The Heat Is Online

Carbon Trading Plagued by Massive Fraud: Financial TImes

"The police, the fraud squad and trading standards need to be looking into this. Otherwise people will lose faith in it." -- Frances Sullivan, HBSC environment adviser.

Industry caught in carbon 'smokescreen'

Financial Times, April 25, 2007


By Fiona Harvey and Stephen Fidler


Companies and individuals rushing to go green have been spending millions on "carbon credit" projects that yield few if any environmental benefits.


A Financial Times investigation has uncovered widespread failings in the new markets for greenhouse gases, suggesting some organisations are paying for emissions reductions that do not take place.

Others are meanwhile making big profits from carbon trading for very small expenditure and in some cases for clean-ups that they would have made anyway.


The growing political salience of environmental politics has sparked a "green gold rush", which has seen a dramatic expansion in the number of businesses offering both companies and individuals the chance to go "carbon neutral", offsetting their own energy use by buying carbon credits that cancel out their contribution to global warming.

The burgeoning regulated market for carbon credits is expected to more than double in size to about $68.2bn by 2010, with the unregulated voluntary sector rising to $4bn in the same period.
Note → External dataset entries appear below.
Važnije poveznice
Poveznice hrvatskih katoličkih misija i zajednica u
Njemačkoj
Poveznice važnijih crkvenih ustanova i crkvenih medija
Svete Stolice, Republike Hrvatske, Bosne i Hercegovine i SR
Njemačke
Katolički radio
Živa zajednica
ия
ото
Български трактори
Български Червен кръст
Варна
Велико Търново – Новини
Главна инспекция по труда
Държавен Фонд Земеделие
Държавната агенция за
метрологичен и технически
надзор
The FT investigation found: 


*  Widespread instances of people and organisations buying worthless credits that do not yield any reductions in carbon emissions.


*  Industrial companies profiting from doing very little  or from gaining carbon credits on the basis of efficiency gains from which they have already benefited substantially.
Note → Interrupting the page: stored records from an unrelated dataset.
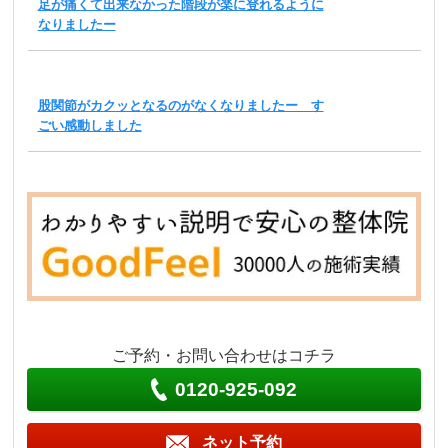
足が痛くて出来なかった階段が楽に登れるように
なりましたー
股関節がカクッとなるのがなくなりましたー す
ごい感動しました
ご予約・お問い合わせはコチラ
0120-925-092
ネット予約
*  Brokers providing services of questionable or no value.


*  A shortage of verification, making it difficult for buyers to assess the true value of carbon credits.


*  Companies and individuals being charged over the odds for the private purchase of European Union carbon permits that have plummeted in value because they do not result in emissions cuts.


Francis Sullivan, environment adviser at HSBC, the UK's biggest bank that went carbon-neutral in 2005, said he found "serious credibility concerns" in the offsetting market after evaluating it for several months.


"The police, the fraud squad and trading standards need to be looking into this. Otherwise people will lose faith in it," he said.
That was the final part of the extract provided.